Sports Medley: Can’t
anyone here play this game? 18 Jul 16
by Tony Medley
That’s what Casey
Stengel famously asked about his Marvelous Mets in 1962. Given my
antipathy to the overreliance on relief pitchers, the hits keep coming
when watching the Dodgers. Saturday’s game against Arizona epitomizes
the absurdities of the handling of pitchers today and how ignorantly the
Dodgers play the game.
In a game in which
the Dodgers had a 1-0 lead, rookie manager Dave Roberts pulled starting
pitcher Brandon McCarthy after six innings in which McCarthy allowed
only three hits, struck out eight, walked nobody and threw only 77
pitches. Roberts put in Adam (Seventh-Inning) Liberatore who retired the
side, striking out 2. Roberts had seen enough of that kind of nonsense
from Liberatore, so put in Joe (Eighth-Inning) Blanton, who allowed one
hit and walked one before staggering out of the inning barely alive. (As
an aside, do young boys today, when asked what they want to be when they
grow up, answer, “I want to pitch the eighth inning.”?)
Leading 1-0 going
into the bottom of the 9th, Roberts brought in his beloved, Kenley
Jansen, from the bullpen. With one out Arizona’s Michael Bourn hit a
single.
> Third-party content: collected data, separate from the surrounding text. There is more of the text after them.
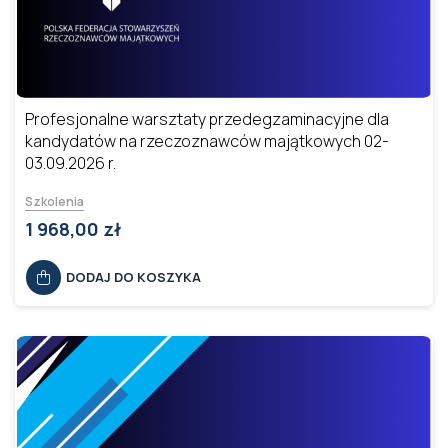
Profesjonalne warsztaty przedegzaminacyjne dla
kandydatów na rzeczoznawców majątkowych 02-
03.09.2026 r.
Szkolenia
1 968,00 zł
DODAJ DO KOSZYKA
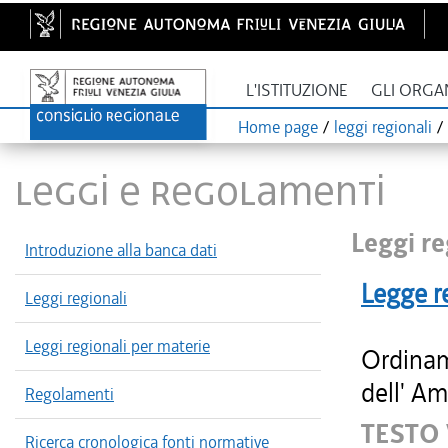
L'ISTITUZIONE
GLI ORGA
Home page
/
leggi regionali
/
LEGGI E REGOLAMENTI
Leggi re
Introduzione alla banca dati
Legge r
Leggi regionali
Leggi regionali per materie
Ordinam
dell' Am
Regolamenti
TESTO
Ricerca cronologica fonti normative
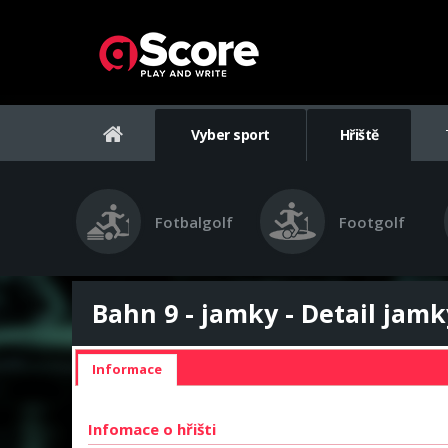
Vyber sport
Hřiště
Fotbalgolf
Footgolf
Bahn 9 - jamky - Detail jamk
Informace
Infomace o hřišti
Bourn is a good baserunner, having stolen as many as 70 bases in
one year, and got huge leads on Jansen, who was basically ignoring him.
When Arizona’s best
hitter, Paul Goldschmidt, popped out, up came cleanup hitter Jake Lamb
with two outs. Although Jansen made one token throw to first base with
Bourn just standing there, he was still ignoring Bourn. Jansen would go
into his stretch and not even look over to first base. No dummy, Bourn
got such a huge jump on lazy Jansen that he didn’t even draw a throw
stealing second, putting him in scoring position.
Let’s stop here. What
kind of relief pitcher has a premier base stealer on first which
represents the tying run in the bottom of the ninth inning with two out
and doesn’t make every effort to keep him on first? It probably takes a
triple to score from first, but only a single will score the runner from
second. Isn’t that important?
Obviously, not to
Jansen, because he clearly couldn’t have cared less about Bourn,
allowing him to steal second effortlessly. Naturally, with two strikes
on him, Lamb ripped a double off the left-field wall driving in Bourn,
tying the game, and the Dodgers lost in 12. Lamb’s ball was hit so hard
that there would have been little chance for Bourn to score from first.
But that’s not the
only problem with Roberts that stood out in this game. With one out
rookie shortstop Corey Seager tried to go to from second to third on a
ground ball to the shortstop and was tagged out in a rundown. Freshmen
in high school know enough not to try to go to third from second on a
ground ball to the shortstop; but not a Dodgers’ baserunner. It’s not
the first time this has happened this year, either, and Roberts
apparently does nothing about it. Worse, Yasiel Puig got thrown out not
once, but twice trying to steal second.
There’s more! With
one out in the top of the 11th, Scott Van Slyke hit a
pinch-hit single and was promptly picked off first base. Van Slyke has
stolen nine bases in a five-year major league career. Why is he getting
picked off first base? Or did batter Chase Utley miss a hit and run call
or Van Slyke see one that wasn’t there? In all, the Dodgers left 15
runners on base, while only scoring one run.
But the big question
is what will Roberts do about these dunderhead goof ups? Will he
chastise or discipline Jansen for not holding Bourn on first, Seager for
his bonehead base running, Puig and Van Slyke for their reckless base
running (or Utley or Van Slyke for messing up a hit and run play that
might or might not have been called)? Will he finally relent and let a
starting pitcher finish a game when the pitcher is dominating?
Stay tuned, but don’t
hold your breath. When the Dodgers were in Brooklyn and before Larry
McPhail and Branch Rickey built the Dodgers into the power they became,
it’s reported that one fan, listening to Red Barber on the radio, said
to another, “The Dodgers have three men on base!” The other fan replied,
“Which base?”
Don’t be surprised to
see more Class D play from these 2016 Los Angeles Dodgers.